By a boolean space I mean a (non-empty) zero-dimensional locally compact Hausdorff space, or equivalently, a Hausdorff space with a basis consisting of compact open sets. The particular spaces I am studying are second countable and have no isolated points as well -- in case it makes a difference.
The set of clopen subsets of $X$, $Cl(X)$, forms a boolean algebra under the usual set-operations of union, intersection and complement. It is generally not a complete boolean algebra.
In the case that $X$ is in fact compact (i.e. a Stone space) the answer is of course yes, this being the classical Stone duality. In the locally compact case however, it seems to me like the answer in general is no, based on the references below, as these seem to require the boolean algebra of compact open sets instead.
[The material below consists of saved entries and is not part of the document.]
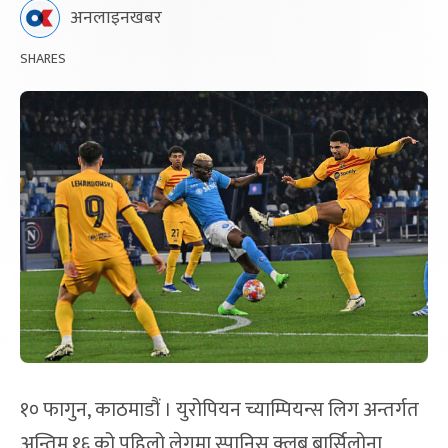
अनलाइनखबर
SHARES
१० फागुन, काठमाडौं । युरोपियन च्याम्पियन्स लिग अन्तर्गत
अन्तिम १६ को पहिलो लेगमा स्पानिस क्लब बार्सिलोना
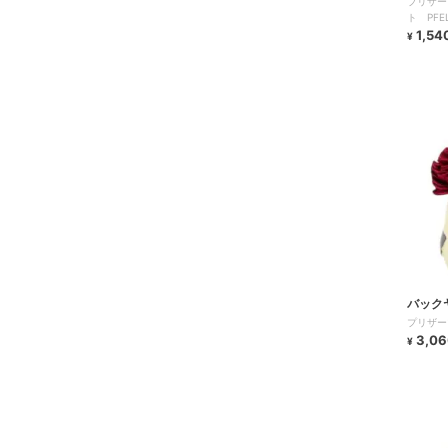
プリザー
ト PF
モス モ
1,54
¥
バック
プリザー
3,06
¥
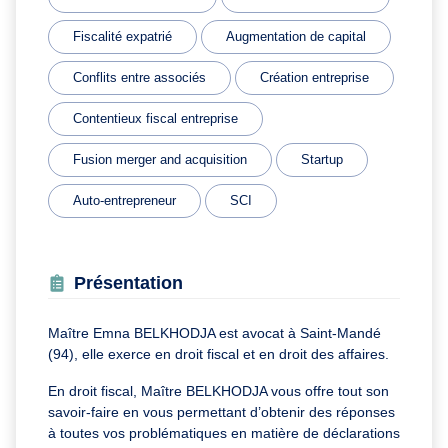
Fiscalité expatrié
Augmentation de capital
Conflits entre associés
Création entreprise
Contentieux fiscal entreprise
Fusion merger and acquisition
Startup
Auto-entrepreneur
SCI
Présentation
Maître Emna BELKHODJA est avocat à Saint-Mandé
(94), elle exerce en droit fiscal et en droit des affaires.
En droit fiscal, Maître BELKHODJA vous offre tout son
savoir-faire en vous permettant d’obtenir des réponses
à toutes vos problématiques en matière de déclarations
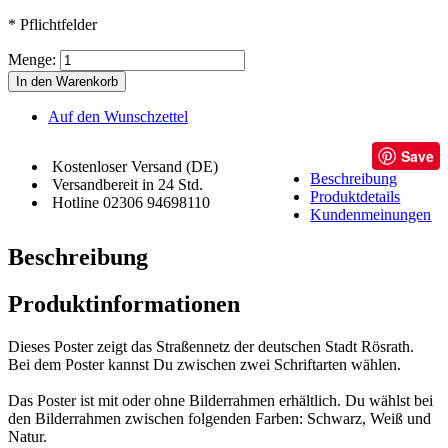
* Pflichtfelder
Menge:
In den Warenkorb
Auf den Wunschzettel
Save
Kostenloser Versand (DE)
Beschreibung
Versandbereit in 24 Std.
Produktdetails
Hotline 02306 94698110
Kundenmeinungen
Beschreibung
Produktinformationen
Dieses Poster zeigt das Straßennetz der deutschen Stadt Rösrath.
Bei dem Poster kannst Du zwischen zwei Schriftarten wählen.
Das Poster ist mit oder ohne Bilderrahmen erhältlich. Du wählst bei
den Bilderrahmen zwischen folgenden Farben: Schwarz, Weiß und
Natur.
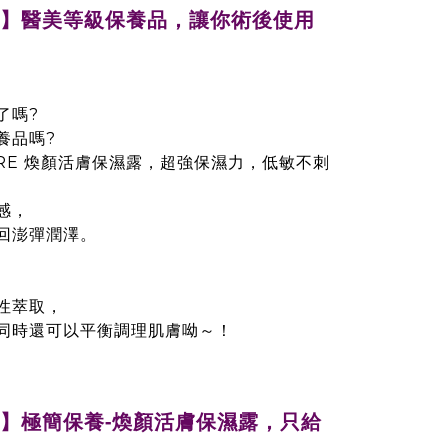
開箱】醫美等級保養品，讓你術後使用
了嗎?
養品嗎?
ARE 煥顏活膚保濕露，超強保濕力，低敏不刺
感，
回澎彈潤澤。
性萃取，
同時還可以平衡調理肌膚呦～！
開箱】極簡保養-煥顏活膚保濕露，只給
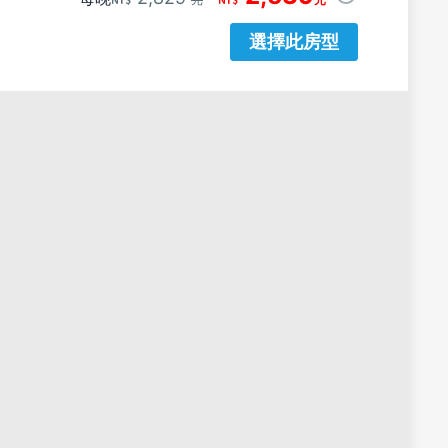
選擇此房型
And it is not possible to "detect" compactness of an element $A \in Cl(X)$, as one only has finite unions/joins in this boolean algebra.
- Dimov – Some Generalizations of the Stone Duality Theorem (http://rmi.tsu.ge/tolo2/presentations/Dimov.pdf)
- Doctor – The Categories of Boolean Lattices, Boolean Rings and Boolean Spaces (https://cms.math.ca/openaccess/cmb/v7/cmb1964v07.0245-0252.pdf)
Not in general: two non-isomorphic boolean spaces can have isomorphic algebras of clopen sets. Indeed, let $X$ be any boolean space that is not compact, and let $B=Cl(X)$. Then the Stone space $Y$ of $B$ is a boolean space with $Cl(Y)\cong Cl(X)$, but $Y$ is not homeomorphic to $X$ since $Y$ is compact and $X$ is not.
However, if you restrict to second-countable spaces, then $X$ can be reconstructed from $Cl(X)$. Indeed, the compact open sets can be identified as those elements $b\in Cl(X)$ such that $\{c\in Cl(X):c\leq b\}$ is countable. From there, the locally compact version of Stone duality can be used to reconstruct $X$.
To prove this characterization of the compact open sets, note that $\{c\in Cl(X):c\leq b\}$ is just the clopen algebra $Cl(b)$, considering $b$ as a subspace of $X$. So replacing $X$ with $b$, it suffices to show that if $X$ is a second-countable boolean space, then $X$ is compact iff $Cl(X)$ is countable. To prove this, choose a countable basis $(B_n)_{n\in\mathbb{N}}$ for $X$ consisting of compact open sets. If $X$ is compact, every clopen set is a finite union of basis elements (by compactness), and so $Cl(X)$ is countable. If $X$ is not compact, then for each $k\in\mathbb{N}$, $C_k=\bigcup_{n<k}B_n$ is compact and thus a proper subset of $X$. By induction, we can choose a sequence of disjoint nonempty compact open subsets $D_k\subset X\setminus C_k$ for each $k$. Then for every $A\subseteq\mathbb{N}$, $\bigcup_{k\in A} D_k$ is clopen, giving uncountably many distinct elements of $Cl(X)$. (The assumption that $D_k\subset X\setminus C_k$ guarantees that $\bigcup_{k\in A}D_k$ is closed, since its intersection with each $C_k$ is just a finite union and thus closed, and the $C_k$ are an open cover of $X$.)
(Alternatively, using the additional assumption that $X$ has no isolated points, you can just cite the classification in Henno Brandsma's answer, and so you just have to check that $Cl(C)$ is countable and $Cl(C\setminus\{0\})$ is uncountable.)